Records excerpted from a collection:
○ ○ ○ ○ ○ ○ ○

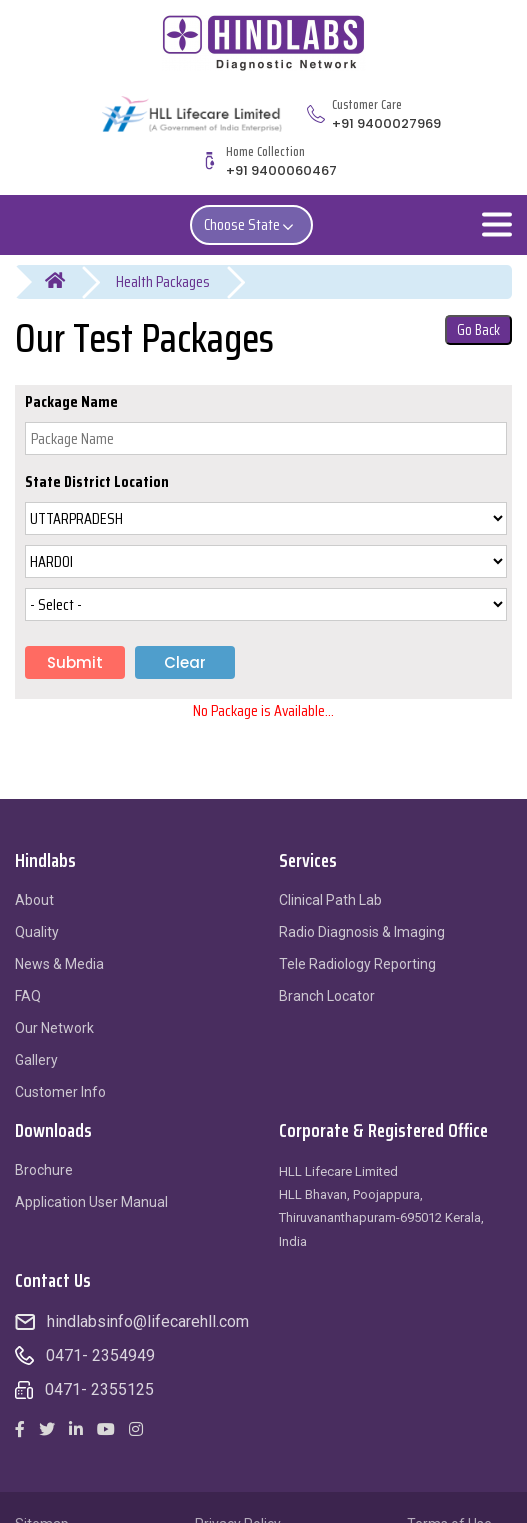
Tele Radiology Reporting (357, 964)
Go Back (478, 330)
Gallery (36, 1060)
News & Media (59, 964)
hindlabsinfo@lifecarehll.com (148, 1321)
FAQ (28, 996)
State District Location (97, 482)
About (34, 900)
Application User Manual (91, 1202)
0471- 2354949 (100, 1355)
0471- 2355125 (99, 1389)
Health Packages (163, 281)
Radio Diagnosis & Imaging (362, 932)
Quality (37, 932)
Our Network (54, 1028)
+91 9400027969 (386, 123)
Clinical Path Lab (330, 900)
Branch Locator (327, 996)
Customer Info (60, 1092)
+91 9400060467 (281, 170)
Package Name (71, 402)
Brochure (44, 1170)
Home (67, 282)
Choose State (251, 224)
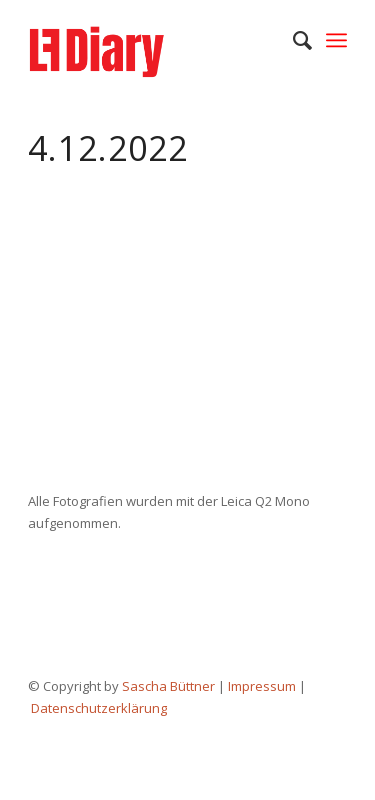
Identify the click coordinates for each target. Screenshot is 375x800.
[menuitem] (292, 40)
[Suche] (292, 40)
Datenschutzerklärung (99, 708)
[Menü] (336, 40)
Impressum (262, 686)
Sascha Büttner (168, 686)
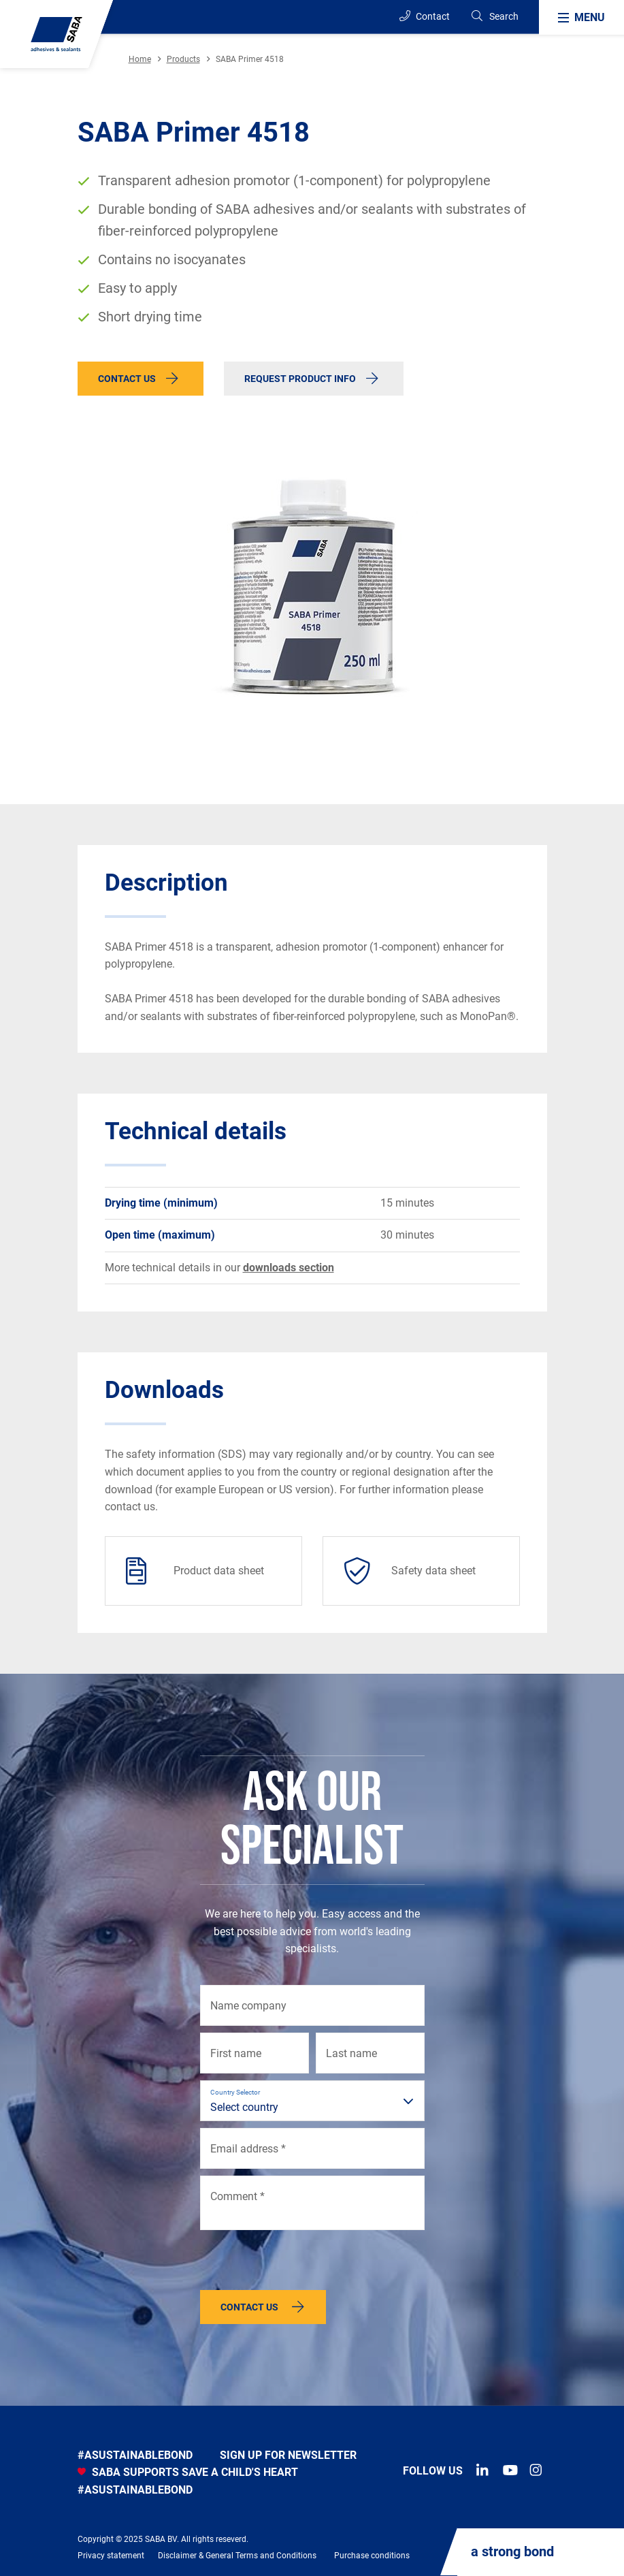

○ ○ ○ ○ ○ ○ ○

-- ASSIGNMENT --
What you return must match the records letter for letter, except that the pictures stay out.

-- EXERCISE OUTPUT --
Tele Radiology Reporting (357, 964)
Go Back (478, 330)
Gallery (36, 1060)
News & Media (59, 964)
hindlabsinfo@lifecarehll.com (148, 1321)
FAQ (28, 996)
State District Location (97, 482)
About (34, 900)
Application User Manual (91, 1202)
0471- 2354949 (100, 1355)
0471- 2355125 (99, 1389)
Health Packages (163, 281)
Radio Diagnosis & Imaging (362, 932)
Quality (37, 932)
Our Network (54, 1028)
+91 9400027969 (386, 123)
Clinical Path Lab (330, 900)
Branch Locator (327, 996)
Customer Info (60, 1092)
+91 9400060467 (281, 170)
Package Name (71, 402)
Brochure (44, 1170)
Home (67, 282)
Choose State (251, 224)
Identify the click coordinates for each target. Screenshot is 375x800.
[menuitem] (292, 40)
[Suche] (292, 40)
Datenschutzerklärung (99, 708)
[Menü] (336, 40)
Impressum (262, 686)
Sascha Büttner (168, 686)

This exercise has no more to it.